◆ Task statement
No pictures belong in the copy. Retype exactly, and only, the stretch of lines below from the one with "別府市にて実地検証を開始します。" through the one with "معرفی کتاب فلسفی".

Start of Block

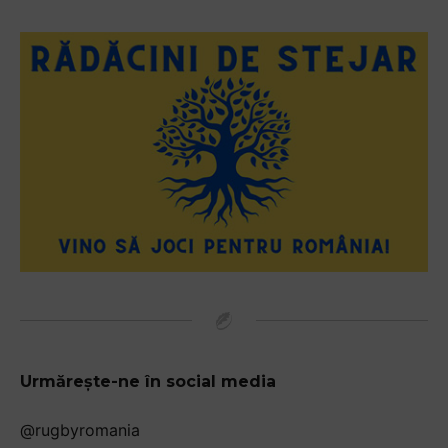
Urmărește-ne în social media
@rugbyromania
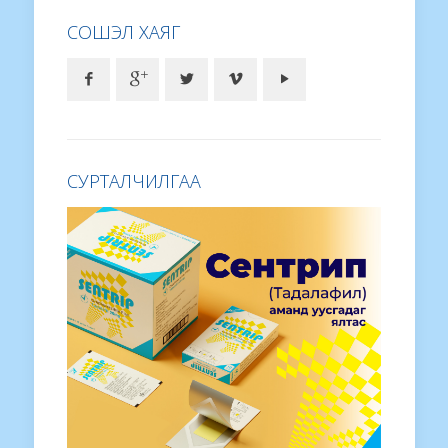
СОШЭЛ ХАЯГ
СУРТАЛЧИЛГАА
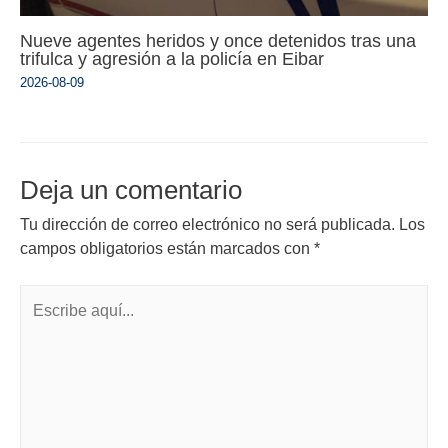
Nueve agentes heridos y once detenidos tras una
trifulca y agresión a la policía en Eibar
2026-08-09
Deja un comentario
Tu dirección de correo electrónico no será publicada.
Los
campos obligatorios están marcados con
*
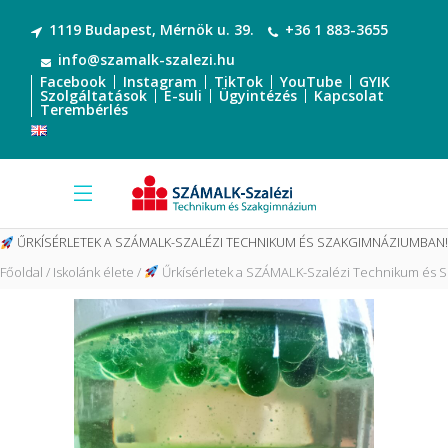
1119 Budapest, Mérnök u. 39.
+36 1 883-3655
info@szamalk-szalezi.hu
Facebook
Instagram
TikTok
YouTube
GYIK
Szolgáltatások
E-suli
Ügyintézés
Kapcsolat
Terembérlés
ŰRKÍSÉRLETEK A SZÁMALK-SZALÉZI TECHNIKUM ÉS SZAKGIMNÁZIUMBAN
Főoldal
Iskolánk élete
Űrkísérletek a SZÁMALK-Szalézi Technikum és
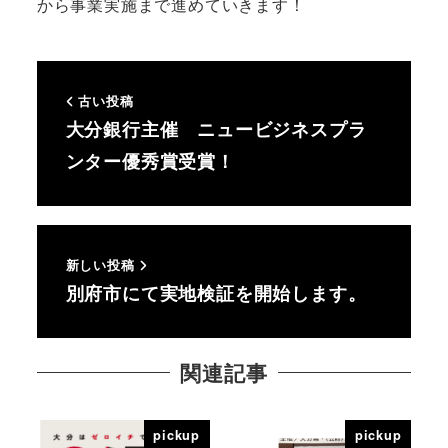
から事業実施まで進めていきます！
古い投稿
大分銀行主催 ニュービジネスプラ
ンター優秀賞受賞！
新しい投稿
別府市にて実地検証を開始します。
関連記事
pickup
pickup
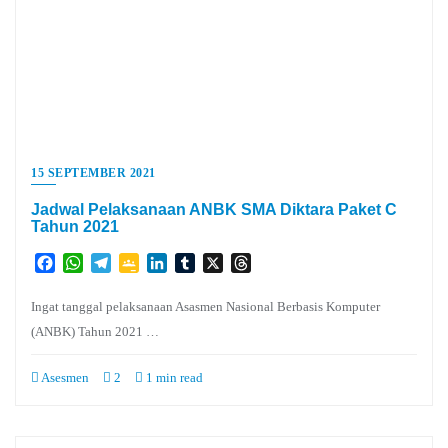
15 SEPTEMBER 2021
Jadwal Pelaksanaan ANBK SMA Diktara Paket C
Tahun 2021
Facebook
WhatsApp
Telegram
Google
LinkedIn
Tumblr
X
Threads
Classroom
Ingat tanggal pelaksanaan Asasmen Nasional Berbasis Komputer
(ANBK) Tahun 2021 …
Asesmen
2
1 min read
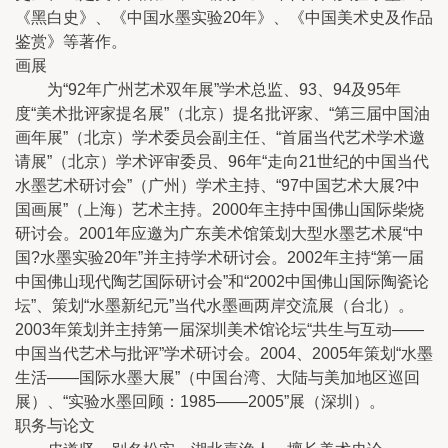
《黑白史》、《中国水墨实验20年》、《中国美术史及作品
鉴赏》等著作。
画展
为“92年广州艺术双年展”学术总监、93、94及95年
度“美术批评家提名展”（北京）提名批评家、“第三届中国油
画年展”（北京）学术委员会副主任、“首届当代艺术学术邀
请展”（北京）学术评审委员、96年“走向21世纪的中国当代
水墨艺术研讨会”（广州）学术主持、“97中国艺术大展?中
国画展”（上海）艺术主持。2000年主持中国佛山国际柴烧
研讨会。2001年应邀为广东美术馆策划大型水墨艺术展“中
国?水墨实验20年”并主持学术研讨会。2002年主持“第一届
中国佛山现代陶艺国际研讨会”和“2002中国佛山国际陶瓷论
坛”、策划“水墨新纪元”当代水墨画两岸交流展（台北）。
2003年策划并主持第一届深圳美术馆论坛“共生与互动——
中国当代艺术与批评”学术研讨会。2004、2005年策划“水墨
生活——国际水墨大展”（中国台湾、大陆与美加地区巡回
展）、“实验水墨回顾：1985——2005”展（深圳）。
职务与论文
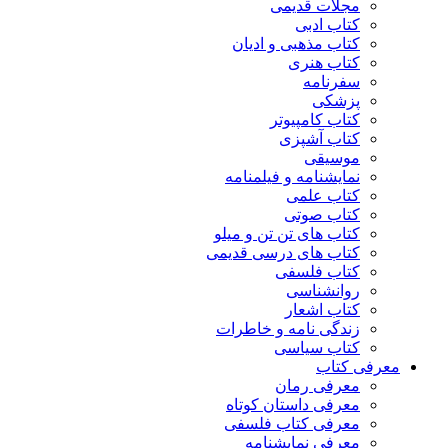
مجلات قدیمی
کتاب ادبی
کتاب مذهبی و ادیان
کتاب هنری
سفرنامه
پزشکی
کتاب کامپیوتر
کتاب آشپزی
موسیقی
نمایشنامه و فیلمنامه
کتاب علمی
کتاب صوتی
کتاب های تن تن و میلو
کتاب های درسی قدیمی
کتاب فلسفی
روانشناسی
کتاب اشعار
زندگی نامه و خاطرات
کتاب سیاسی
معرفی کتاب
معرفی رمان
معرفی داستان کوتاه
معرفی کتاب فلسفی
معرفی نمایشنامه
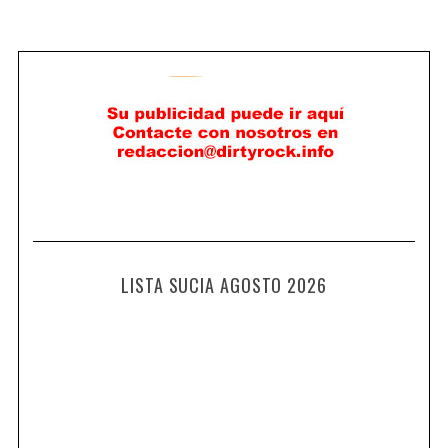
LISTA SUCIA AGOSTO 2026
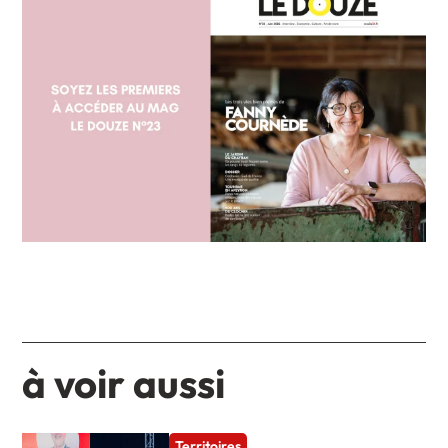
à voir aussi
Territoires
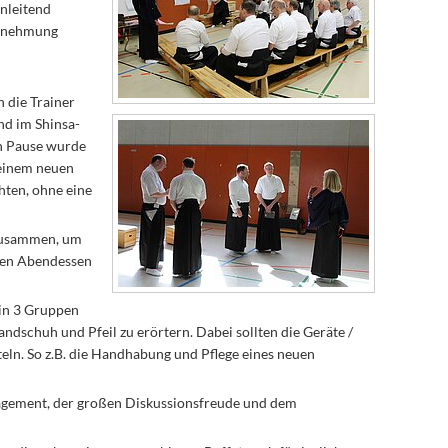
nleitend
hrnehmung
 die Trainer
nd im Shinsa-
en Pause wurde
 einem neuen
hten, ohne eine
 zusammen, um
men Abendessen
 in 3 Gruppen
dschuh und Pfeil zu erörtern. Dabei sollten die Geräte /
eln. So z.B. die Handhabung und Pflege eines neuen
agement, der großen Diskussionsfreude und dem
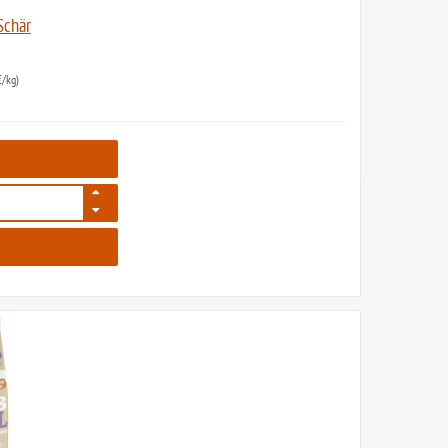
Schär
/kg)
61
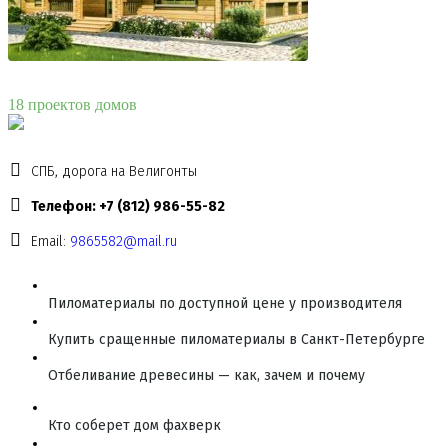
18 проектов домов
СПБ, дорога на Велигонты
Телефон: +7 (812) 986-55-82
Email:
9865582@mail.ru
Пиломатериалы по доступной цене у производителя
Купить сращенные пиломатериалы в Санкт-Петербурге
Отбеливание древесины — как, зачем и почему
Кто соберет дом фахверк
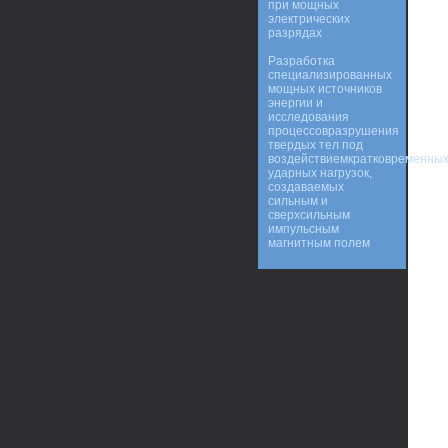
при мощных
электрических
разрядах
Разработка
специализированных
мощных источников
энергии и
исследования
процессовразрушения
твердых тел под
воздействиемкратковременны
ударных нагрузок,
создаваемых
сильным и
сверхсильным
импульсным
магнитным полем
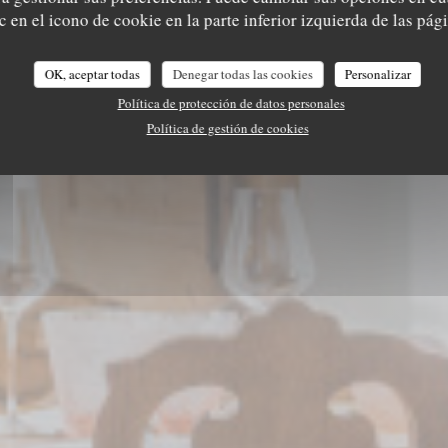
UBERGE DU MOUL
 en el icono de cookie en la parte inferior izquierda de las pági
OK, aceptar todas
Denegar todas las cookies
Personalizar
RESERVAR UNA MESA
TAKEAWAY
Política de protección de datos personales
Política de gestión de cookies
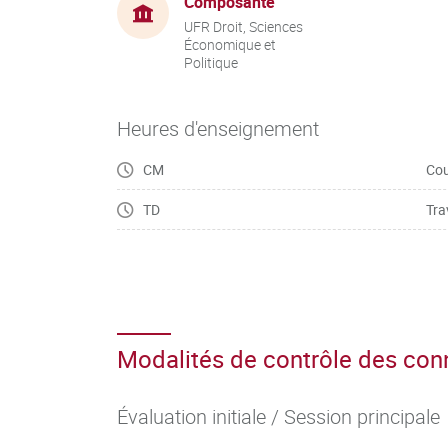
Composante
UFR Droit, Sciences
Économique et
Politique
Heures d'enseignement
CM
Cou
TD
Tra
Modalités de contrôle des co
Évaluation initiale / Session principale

End of Block

◆ Output of the task
別府市にて実地検証を開始します。
関連記事
pickup
pickup
15 SEPTEMBER 2021
Jadwal Pelaksanaan ANBK SMA Diktara Paket C
Tahun 2021
Facebook
WhatsApp
Telegram
Google
LinkedIn
Tumblr
X
Threads
Classroom
Ingat tanggal pelaksanaan Asasmen Nasional Berbasis Komputer
(ANBK) Tahun 2021 …
Asesmen
2
1 min read
《黑白史》、《中国水墨实验20年》、《中国美术史及作品
鉴赏》等著作。
画展
为“92年广州艺术双年展”学术总监、93、94及95年
度“美术批评家提名展”（北京）提名批评家、“第三届中国油
画年展”（北京）学术委员会副主任、“首届当代艺术学术邀
请展”（北京）学术评审委员、96年“走向21世纪的中国当代
水墨艺术研讨会”（广州）学术主持、“97中国艺术大展?中
国画展”（上海）艺术主持。2000年主持中国佛山国际柴烧
研讨会。2001年应邀为广东美术馆策划大型水墨艺术展“中
国?水墨实验20年”并主持学术研讨会。2002年主持“第一届
中国佛山现代陶艺国际研讨会”和“2002中国佛山国际陶瓷论
坛”、策划“水墨新纪元”当代水墨画两岸交流展（台北）。
2003年策划并主持第一届深圳美术馆论坛“共生与互动——
中国当代艺术与批评”学术研讨会。2004、2005年策划“水墨
生活——国际水墨大展”（中国台湾、大陆与美加地区巡回
展）、“实验水墨回顾：1985——2005”展（深圳）。
职务与论文
مجلات قدیمی
کتاب ادبی
کتاب مذهبی و ادیان
کتاب هنری
سفرنامه
پزشکی
کتاب کامپیوتر
کتاب آشپزی
موسیقی
نمایشنامه و فیلمنامه
کتاب علمی
کتاب صوتی
کتاب های تن تن و میلو
کتاب های درسی قدیمی
کتاب فلسفی
روانشناسی
کتاب اشعار
زندگی نامه و خاطرات
کتاب سیاسی
معرفی کتاب
معرفی رمان
معرفی داستان کوتاه
معرفی کتاب فلسفی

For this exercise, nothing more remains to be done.